Qantas CEO Geoff Dixon stunned the world’s major tourism wholesalers who met in Brisbane this week by attacking Virgin Blue’s impending introduction of small Embraer E-jets.

Instead he argued that its use of turbo-prop Q400s would “work amazingly well with about 20-30% lower costs against the potential of the Embraer which Virgin is bringing in.”

What the?

There isn’t even a third world or developing market left which hasn’t embraced the use of new fangled light weight jets versus turbo props for secondary regional routes.

Qantas has sunk several hundred million dollars into a long, thin misery tube called the Q400 (made by Canada’s Bombardier company) believing that it has some automatic call on a market segment that hasn’t been challenged by the speed or smoother altitudes available to jets since Ansett disgraced itself with a stuffy little jet, also from Bombardier, called the CRJ-200.

It is true that the Q400 uses less fuel than any jet over short distances.

But Qantas imposes the turbo-props on its regional monopoly over longer distances, even Canberra-Brisbane. Virgin Blue’s CEO, Brett Godfrey, says route number one for the E-jets will be Brisbane-Hobart, and we hear that Adelaide to Perth, and 16 other routes where not even Qantas would try to get away with a turbo-prop, will not be far behind.

Somehow, Qantas is missing the point of a multi-billion dollar attack on what were cash cow smaller town routes where people were supposed to tolerate longer journeys and hours wasted making connections on trips that will now be done non-stop.

An airline insider of note has written to Crikey blowing the cover on customer dissatisfaction with Qantas/Jetstar following the bagging it copped in the latest Choice survey.

The person says:

Qantas’ own research, conducted regularly by ANOP, and
which I have seen copies of, over the years, comes up with very similar results.

The simple fact is that if you work for any reasonably sized Australian organization, fly domestically quite a bit, then do some international flying, plus put any value in their Frequent Flyer scheme, then who else can you fly?
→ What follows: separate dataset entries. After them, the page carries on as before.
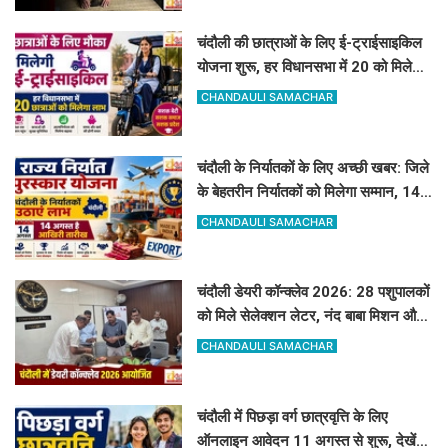
चंदौली की छात्राओं के लिए ई-ट्राईसाइकिल
योजना शुरू, हर विधानसभा में 20 को मिलेगा
लाभ
CHANDAULI SAMACHAR
चंदौली के निर्यातकों के लिए अच्छी खबर: जिले
के बेहतरीन निर्यातकों को मिलेगा सम्मान, 14
अगस्त तक करें आवेदन
CHANDAULI SAMACHAR
चंदौली डेयरी कॉन्क्लेव 2026: 28 पशुपालकों
को मिले सेलेक्शन लेटर, नंद बाबा मिशन और
स्वदेशी गौ-संवर्धन योजना के लिए दिए गए
CHANDAULI SAMACHAR
टिप्स
चंदौली में पिछड़ा वर्ग छात्रवृत्ति के लिए
ऑनलाइन आवेदन 11 अगस्त से शुरू, देखें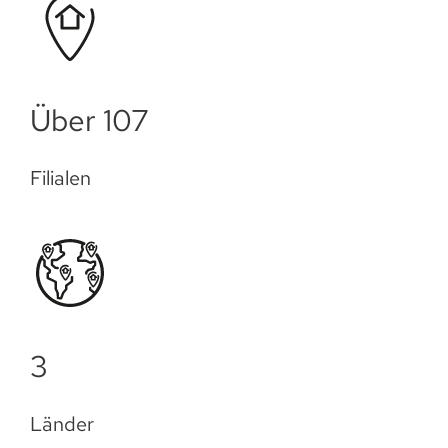
Über 109
Filialen
3
Länder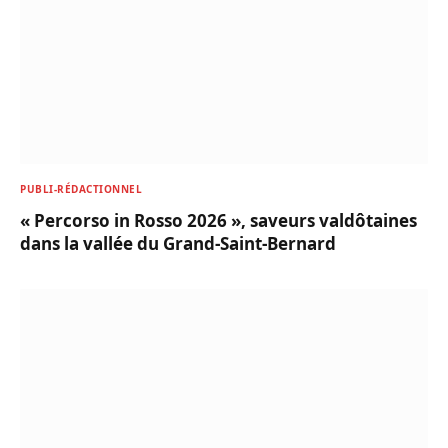
PUBLI-RÉDACTIONNEL
« Percorso in Rosso 2026 », saveurs valdôtaines
dans la vallée du Grand-Saint-Bernard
Add to this the incredibly tough deals that Qantas does with Corporates (excluding the two Chairman’s Club free memberships for the Chairman and CEO, plus a heap of Captains Club memberships for senior execs) that “punishes” them financially if they don’t reach certain revenue targets, and you have business that has to “walk in the door”; and all this in an
Australian domestic corporate business market worth between $5 and $6 billion!
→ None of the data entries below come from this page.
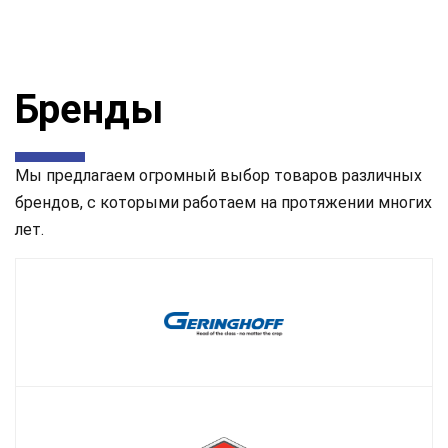
Бренды
Мы предлагаем огромный выбор товаров различных
брендов, с которыми работаем на протяжении многих
лет.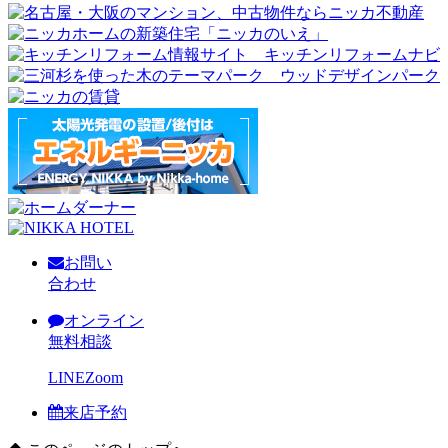
お問い
合わせ
オンライン
無料相談
LINE
Zoom
来店予約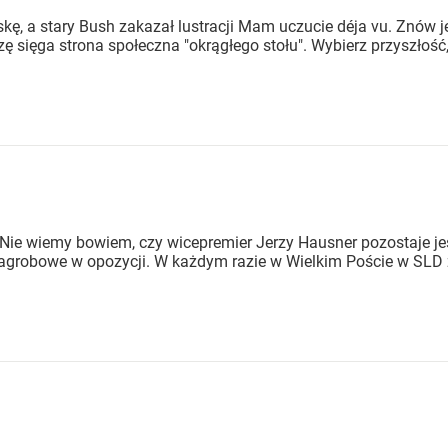
ę, a stary Bush zakazał lustracji Mam uczucie déja vu. Znów je
zę sięga strona społeczna "okrągłego stołu". Wybierz przyszłość, 
ie wiemy bowiem, czy wicepremier Jerzy Hausner pozostaje jesz
ozagrobowe w opozycji. W każdym razie w Wielkim Poście w SLD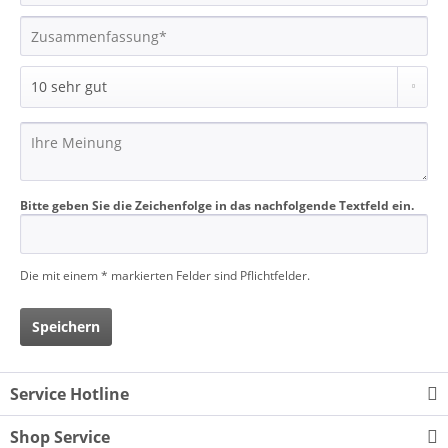
Bitte geben Sie die Zeichenfolge in das nachfolgende Textfeld ein.
Die mit einem * markierten Felder sind Pflichtfelder.
Speichern
Service Hotline
Shop Service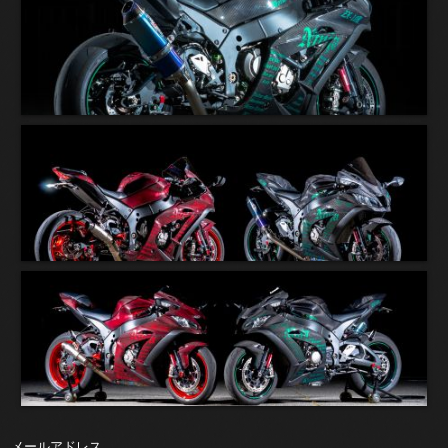
メールアドレス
That equates to a virtual monopoly of the Oz domestic market, plus the same on the Trans-Pacific, (an over 75% market share) given you have over 80% of their EBIT profits.

You’d think the ACCC would have a very close look at these “tied” domestic and international travel agreements, but the word from them (from a “deep throat” source) is that they are not game to take on Qantas; due to the support from “Dear Leader” in Canberra.

People who answered the Choice style surveys, and haven’t flown on anyone other than Qantas, do so for the above reasons, and therefore still rank them as quite okay, as they usually haven’t flown SIA, Cathay Pacific or Emirates and wouldn’t know how far ahead of Qantas they are.